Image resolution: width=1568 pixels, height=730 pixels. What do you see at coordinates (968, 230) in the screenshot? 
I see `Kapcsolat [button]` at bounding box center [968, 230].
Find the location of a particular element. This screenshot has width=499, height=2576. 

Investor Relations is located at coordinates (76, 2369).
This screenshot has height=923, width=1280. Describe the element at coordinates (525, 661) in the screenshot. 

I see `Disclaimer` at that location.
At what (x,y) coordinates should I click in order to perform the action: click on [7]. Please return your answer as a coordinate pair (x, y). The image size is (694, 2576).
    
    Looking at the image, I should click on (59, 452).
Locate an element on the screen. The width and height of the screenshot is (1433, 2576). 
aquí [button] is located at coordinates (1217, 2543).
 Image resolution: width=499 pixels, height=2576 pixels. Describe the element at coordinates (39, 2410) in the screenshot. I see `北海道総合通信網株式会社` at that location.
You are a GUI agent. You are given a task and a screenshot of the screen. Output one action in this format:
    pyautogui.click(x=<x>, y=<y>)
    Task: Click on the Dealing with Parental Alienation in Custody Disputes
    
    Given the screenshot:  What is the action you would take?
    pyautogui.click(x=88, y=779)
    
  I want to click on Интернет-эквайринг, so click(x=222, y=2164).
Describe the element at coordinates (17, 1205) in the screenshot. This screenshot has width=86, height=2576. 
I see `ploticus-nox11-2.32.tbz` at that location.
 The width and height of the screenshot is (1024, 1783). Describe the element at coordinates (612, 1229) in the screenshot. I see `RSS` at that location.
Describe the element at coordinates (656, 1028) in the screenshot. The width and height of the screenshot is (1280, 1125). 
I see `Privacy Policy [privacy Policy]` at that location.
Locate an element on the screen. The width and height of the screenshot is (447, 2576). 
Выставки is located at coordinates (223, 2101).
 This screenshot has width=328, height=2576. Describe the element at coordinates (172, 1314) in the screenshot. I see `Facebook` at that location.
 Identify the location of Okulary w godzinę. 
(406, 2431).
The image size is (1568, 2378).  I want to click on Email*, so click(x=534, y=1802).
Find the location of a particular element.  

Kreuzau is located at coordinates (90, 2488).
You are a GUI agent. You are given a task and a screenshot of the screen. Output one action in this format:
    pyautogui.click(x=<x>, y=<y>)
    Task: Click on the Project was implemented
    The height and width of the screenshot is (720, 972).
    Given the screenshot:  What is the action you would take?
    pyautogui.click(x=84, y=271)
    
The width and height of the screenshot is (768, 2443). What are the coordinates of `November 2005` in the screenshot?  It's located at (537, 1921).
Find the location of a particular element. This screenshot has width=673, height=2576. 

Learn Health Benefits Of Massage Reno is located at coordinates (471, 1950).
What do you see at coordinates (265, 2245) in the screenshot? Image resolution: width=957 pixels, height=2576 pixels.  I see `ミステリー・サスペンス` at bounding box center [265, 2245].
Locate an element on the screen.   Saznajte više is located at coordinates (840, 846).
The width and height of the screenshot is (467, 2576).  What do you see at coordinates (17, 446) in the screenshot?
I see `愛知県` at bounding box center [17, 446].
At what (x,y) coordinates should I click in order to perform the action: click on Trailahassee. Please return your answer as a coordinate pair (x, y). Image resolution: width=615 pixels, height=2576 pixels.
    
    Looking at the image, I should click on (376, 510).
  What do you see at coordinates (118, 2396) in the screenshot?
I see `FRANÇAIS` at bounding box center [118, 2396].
================================
▸ Exercise
From the first line to the last, return the data exactly.

▸ Exercise solution
Image resolution: width=1568 pixels, height=730 pixels. What do you see at coordinates (968, 230) in the screenshot? 
I see `Kapcsolat [button]` at bounding box center [968, 230].
Find the location of a particular element. This screenshot has width=499, height=2576. 

Investor Relations is located at coordinates (76, 2369).
This screenshot has height=923, width=1280. Describe the element at coordinates (525, 661) in the screenshot. 

I see `Disclaimer` at that location.
At what (x,y) coordinates should I click in order to perform the action: click on [7]. Please return your answer as a coordinate pair (x, y). The image size is (694, 2576).
    
    Looking at the image, I should click on (59, 452).
Locate an element on the screen. The width and height of the screenshot is (1433, 2576). 
aquí [button] is located at coordinates (1217, 2543).
 Image resolution: width=499 pixels, height=2576 pixels. Describe the element at coordinates (39, 2410) in the screenshot. I see `北海道総合通信網株式会社` at that location.
You are a GUI agent. You are given a task and a screenshot of the screen. Output one action in this format:
    pyautogui.click(x=<x>, y=<y>)
    Task: Click on the Dealing with Parental Alienation in Custody Disputes
    
    Given the screenshot:  What is the action you would take?
    pyautogui.click(x=88, y=779)
    
  I want to click on Интернет-эквайринг, so click(x=222, y=2164).
Describe the element at coordinates (17, 1205) in the screenshot. This screenshot has width=86, height=2576. 
I see `ploticus-nox11-2.32.tbz` at that location.
 The width and height of the screenshot is (1024, 1783). Describe the element at coordinates (612, 1229) in the screenshot. I see `RSS` at that location.
Describe the element at coordinates (656, 1028) in the screenshot. The width and height of the screenshot is (1280, 1125). 
I see `Privacy Policy [privacy Policy]` at that location.
Locate an element on the screen. The width and height of the screenshot is (447, 2576). 
Выставки is located at coordinates (223, 2101).
 This screenshot has width=328, height=2576. Describe the element at coordinates (172, 1314) in the screenshot. I see `Facebook` at that location.
 Identify the location of Okulary w godzinę. 
(406, 2431).
The image size is (1568, 2378).  I want to click on Email*, so click(x=534, y=1802).
Find the location of a particular element.  

Kreuzau is located at coordinates (90, 2488).
You are a GUI agent. You are given a task and a screenshot of the screen. Output one action in this format:
    pyautogui.click(x=<x>, y=<y>)
    Task: Click on the Project was implemented
    The height and width of the screenshot is (720, 972).
    Given the screenshot:  What is the action you would take?
    pyautogui.click(x=84, y=271)
    
The width and height of the screenshot is (768, 2443). What are the coordinates of `November 2005` in the screenshot?  It's located at (537, 1921).
Find the location of a particular element. This screenshot has width=673, height=2576. 

Learn Health Benefits Of Massage Reno is located at coordinates (471, 1950).
What do you see at coordinates (265, 2245) in the screenshot? Image resolution: width=957 pixels, height=2576 pixels.  I see `ミステリー・サスペンス` at bounding box center [265, 2245].
Locate an element on the screen.   Saznajte više is located at coordinates (840, 846).
The width and height of the screenshot is (467, 2576).  What do you see at coordinates (17, 446) in the screenshot?
I see `愛知県` at bounding box center [17, 446].
At what (x,y) coordinates should I click in order to perform the action: click on Trailahassee. Please return your answer as a coordinate pair (x, y). Image resolution: width=615 pixels, height=2576 pixels.
    
    Looking at the image, I should click on (376, 510).
  What do you see at coordinates (118, 2396) in the screenshot?
I see `FRANÇAIS` at bounding box center [118, 2396].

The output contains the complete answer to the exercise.